START DATASET ENTRIES
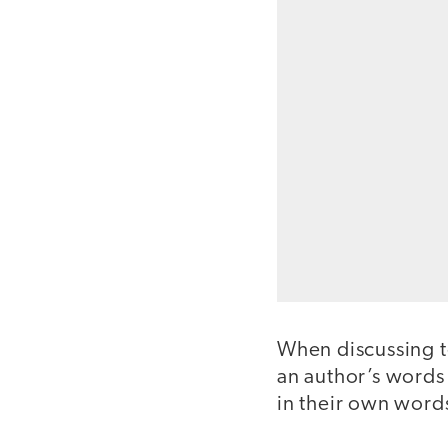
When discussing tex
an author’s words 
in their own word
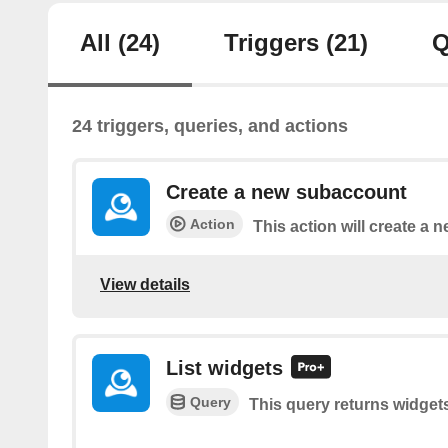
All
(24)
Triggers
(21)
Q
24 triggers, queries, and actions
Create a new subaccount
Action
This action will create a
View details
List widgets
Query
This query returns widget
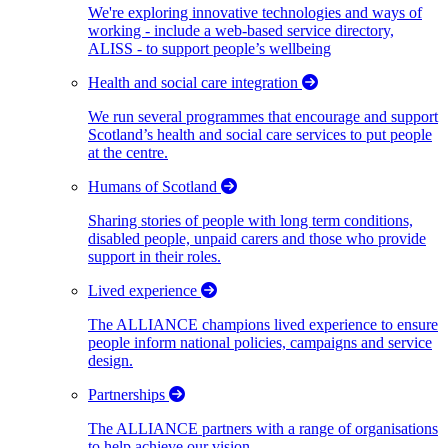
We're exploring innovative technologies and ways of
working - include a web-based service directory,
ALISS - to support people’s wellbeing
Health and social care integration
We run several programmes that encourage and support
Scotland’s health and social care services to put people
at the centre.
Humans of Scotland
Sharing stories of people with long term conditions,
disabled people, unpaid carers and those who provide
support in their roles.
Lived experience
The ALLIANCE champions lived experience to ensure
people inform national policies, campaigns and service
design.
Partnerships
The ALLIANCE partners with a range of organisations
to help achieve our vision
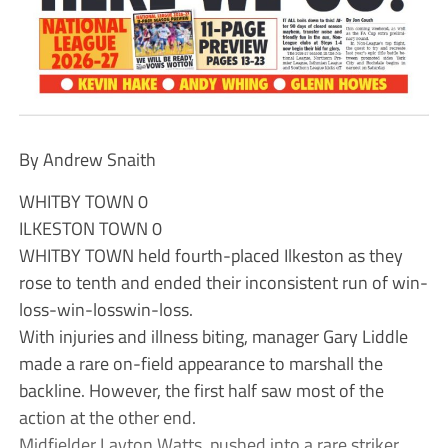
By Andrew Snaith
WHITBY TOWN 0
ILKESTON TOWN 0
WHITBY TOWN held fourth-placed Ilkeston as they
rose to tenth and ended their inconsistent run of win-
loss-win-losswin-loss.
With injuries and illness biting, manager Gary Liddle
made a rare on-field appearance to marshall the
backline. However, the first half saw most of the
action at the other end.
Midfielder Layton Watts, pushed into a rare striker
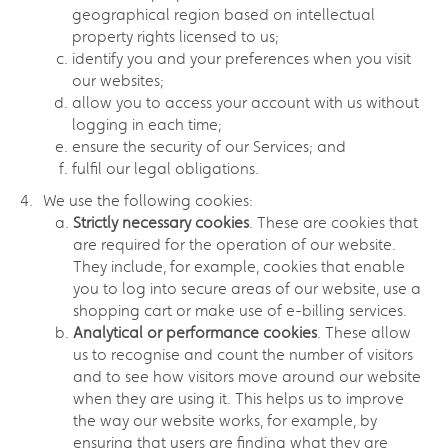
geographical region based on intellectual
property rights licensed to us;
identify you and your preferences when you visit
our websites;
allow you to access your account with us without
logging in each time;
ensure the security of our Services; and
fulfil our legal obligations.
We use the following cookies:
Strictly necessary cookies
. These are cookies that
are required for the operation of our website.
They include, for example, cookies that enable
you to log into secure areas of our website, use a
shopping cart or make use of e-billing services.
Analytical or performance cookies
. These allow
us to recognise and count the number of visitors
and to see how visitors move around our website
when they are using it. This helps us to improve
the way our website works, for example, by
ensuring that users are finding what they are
END DATASET ENTRIES
START DATASET ENTRIES
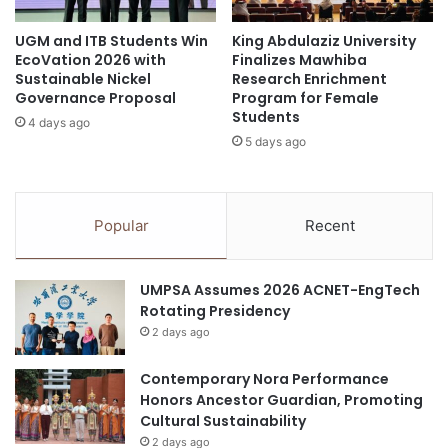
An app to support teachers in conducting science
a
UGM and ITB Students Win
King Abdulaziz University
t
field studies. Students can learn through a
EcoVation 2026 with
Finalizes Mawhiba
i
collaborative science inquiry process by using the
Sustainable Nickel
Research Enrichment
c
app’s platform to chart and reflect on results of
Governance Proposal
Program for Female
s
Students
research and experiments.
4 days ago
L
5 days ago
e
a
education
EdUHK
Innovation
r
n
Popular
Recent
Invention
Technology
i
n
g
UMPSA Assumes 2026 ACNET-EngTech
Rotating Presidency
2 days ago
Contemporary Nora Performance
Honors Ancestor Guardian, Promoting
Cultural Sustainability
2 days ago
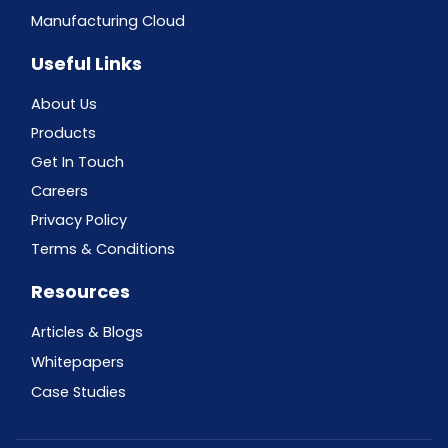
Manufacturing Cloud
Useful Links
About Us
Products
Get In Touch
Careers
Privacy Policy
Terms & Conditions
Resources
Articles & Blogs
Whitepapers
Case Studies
END DATASET ENTRIES
ASSIGNED TASK ->
In the entries above, restate word for word the lines between the one holding "geographical region based on intellectual" and the one holding "ensuring that users are finding what they are", inclusive, and nothing besides.

TASK RESULT ->
geographical region based on intellectual
property rights licensed to us;
identify you and your preferences when you visit
our websites;
allow you to access your account with us without
logging in each time;
ensure the security of our Services; and
fulfil our legal obligations.
We use the following cookies:
Strictly necessary cookies
. These are cookies that
are required for the operation of our website.
They include, for example, cookies that enable
you to log into secure areas of our website, use a
shopping cart or make use of e-billing services.
Analytical or performance cookies
. These allow
us to recognise and count the number of visitors
and to see how visitors move around our website
when they are using it. This helps us to improve
the way our website works, for example, by
ensuring that users are finding what they are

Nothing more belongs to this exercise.